Von Thomas Steinfeld

Es ist Frühling auf den Hügeln oberhalb von Rimini, die Felder sind gepflügt, die Olivenbäume werden gerade geschnitten. In den Hainen habe er damals angefangen, mit der Gartenschere zu arbeiten, erzählt Christopher, der vor vier Jahren nach San Patrignano kam. Christopher, Ende dreißig, stammt aus Atlanta im amerikanischen Bundesstaat Georgia und hatte über italienische Verwandte in die Marken gefunden. Nach zwei Jahrzehnten, in denen er jede ihm erreichbare Droge genommen hatte: Heroin und Metamphetamin, Kokain und Alkohol. Dann besaß er nichts mehr, keinen Beruf, kein Geld, nicht einmal mehr Eltern. "Sie nehmen dich, wenn du ihnen zeigst, dass du hierhin willst und an keinen anderen Ort", sagt er. "Du musst hartnäckig sein und immer wieder anrufen oder skypen oder was auch immer."

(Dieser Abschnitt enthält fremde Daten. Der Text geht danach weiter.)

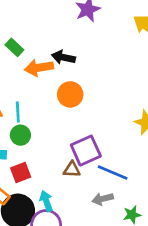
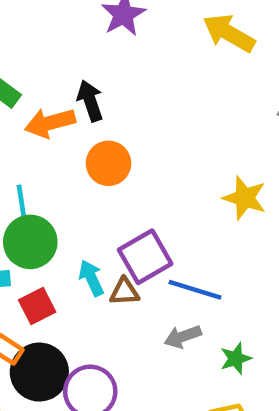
black arrow: (63, 57) -> (90, 101), turned 65
green circle: (20, 135) -> (30, 242), size x1.5
cyan arrow: (46, 201) -> (91, 278), moved

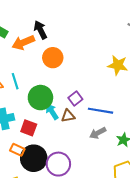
green circle: (30, 242) -> (40, 98), moved
purple square: (145, 257) -> (75, 99), size x0.6
red square: (37, 306) -> (29, 128), turned -35

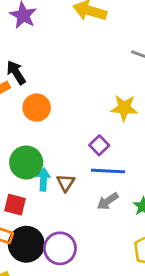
purple square: (75, 99) -> (99, 145), moved
cyan arrow: (52, 112) -> (44, 180), turned 42
brown triangle: (68, 116) -> (66, 183), turned -40

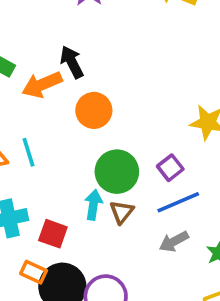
green circle: (26, 162) -> (117, 172), moved
blue line: (108, 171) -> (178, 202), turned -32

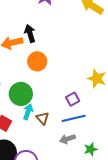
green circle: (117, 172) -> (21, 94), moved
brown triangle: (122, 212) -> (42, 118), turned -32

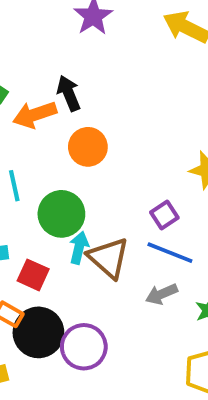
brown triangle: (42, 118) -> (109, 258), size x1.6
blue line: (74, 118) -> (170, 253), turned 40

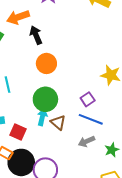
orange arrow: (35, 115) -> (18, 17), moved
green circle: (61, 214) -> (45, 99), moved
brown triangle: (109, 258) -> (58, 122), size x0.7

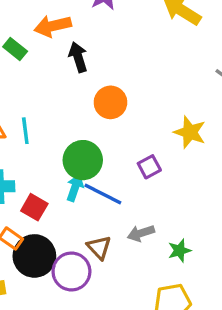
orange circle: (46, 63) -> (110, 102), moved
blue line: (91, 119) -> (103, 194), moved
brown triangle: (58, 122) -> (99, 247), moved

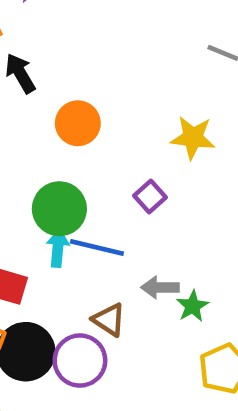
gray arrow: (141, 233) -> (160, 287), turned 32
green star: (179, 251) -> (193, 306), moved

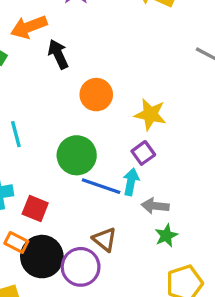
yellow star: (193, 138) -> (150, 114), moved
cyan arrow: (58, 248) -> (131, 182), moved
gray arrow: (160, 287) -> (155, 206), moved

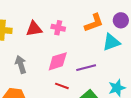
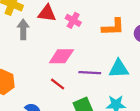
cyan triangle: (111, 42) -> (119, 69), moved
gray arrow: (21, 64) -> (23, 29), moved

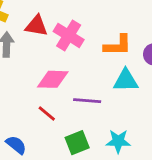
pink cross: (73, 20) -> (69, 35), size x1.5
cyan triangle: (119, 69) -> (126, 80), moved

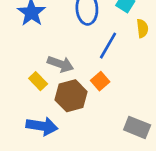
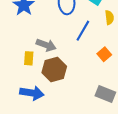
yellow rectangle: (38, 81) -> (29, 58), turned 48
orange square: (100, 81) -> (104, 54), moved

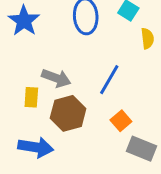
blue line: (83, 31) -> (109, 80), moved
orange square: (104, 54) -> (121, 121), moved

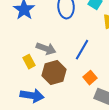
yellow rectangle: (31, 97) -> (29, 62), turned -32

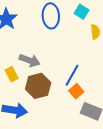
blue line: (82, 50) -> (72, 75), moved

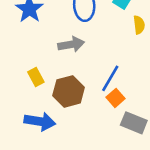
gray arrow: (30, 60) -> (71, 44), moved, turned -30

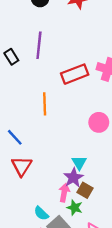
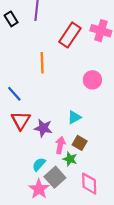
red rectangle: (75, 74) -> (70, 35), turned -35
cyan triangle: (79, 163) -> (74, 117), turned 32
purple star: (73, 178) -> (43, 128), moved, turned -30
cyan semicircle: (41, 213) -> (39, 164), turned 88

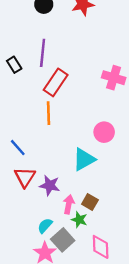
red rectangle: (70, 35) -> (56, 82), moved
cyan triangle: (74, 117) -> (84, 159), moved, size x1.5

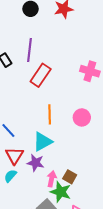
orange line: (48, 113) -> (50, 114), moved
cyan triangle: (84, 159) -> (43, 142), moved
green star: (79, 220) -> (61, 192), size x1.5
cyan semicircle: (45, 226) -> (10, 176), moved

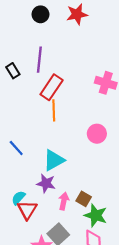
orange line: (50, 114) -> (54, 110), moved
red triangle: (14, 156) -> (27, 210), moved
green star: (61, 192) -> (96, 215), moved

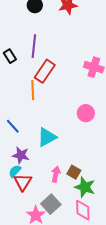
orange line: (54, 110) -> (33, 90), moved
purple star: (46, 183) -> (21, 155), moved

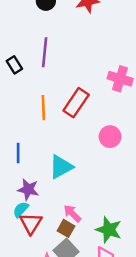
red rectangle: (45, 71) -> (76, 103), moved
blue line: (13, 126) -> (18, 153), turned 42
brown square: (74, 172) -> (66, 228), moved
pink arrow: (56, 174) -> (72, 213), turned -56

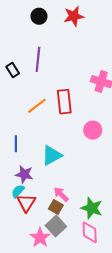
red rectangle: (76, 103) -> (64, 102), turned -40
orange line: (43, 108) -> (37, 106), turned 54

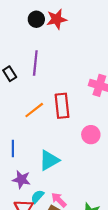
red star: (74, 16) -> (57, 19), moved
cyan semicircle: (18, 191) -> (37, 197), moved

Eine Bäckerei, eine Käserei, eine Schreinerwerkstatt: Das Gut ist weitgehend autark

Warum Menschen wie er unbedingt nach San Patrignano wollen? Weil dieses Zentrum eine Rehabilitationsquote von mehr als siebzig Prozent erreiche, wie unabhängige Experten bestätigen. Eine solche Quote sei äußerst selten, meist seien die Verhältnisse umgekehrt.

Nur eine Kirche in einem kleinen Dorf auf den Hügeln war San Patrignano vor vierzig Jahren, nicht alt, nicht bemerkenswert, unbekannt schon unter Menschen, die nur ein paar Kilometer entfernt wohnten. Eine wenig befahrene Straße führte hinauf, oben lag ein kleiner Hof. Mitte der Siebzigerjahre fiel dieses halb marode Anwesen mit seinen zwölf Hektar Grund einem Geschäftsmann aus der Stadt zu. Vincenzo Muccioli betrieb ein Hotel in Rimini und begann in den Hügeln mit einer Hundezucht. Einem durch die Mailänder Tageszeitung Corriere della Sera kolportierten Gerücht zufolge soll er in diesem Haus auch okkulte Treffen veranstaltet haben, in denen er selbst als Medium auftrat. Dann änderte sich der Charakter des Hofes: Vincenzo Muccioli nahm die ersten Drogensüchtigen auf, junge Leute, die im größten Badeort an der Adria auf der Straße gelandet waren.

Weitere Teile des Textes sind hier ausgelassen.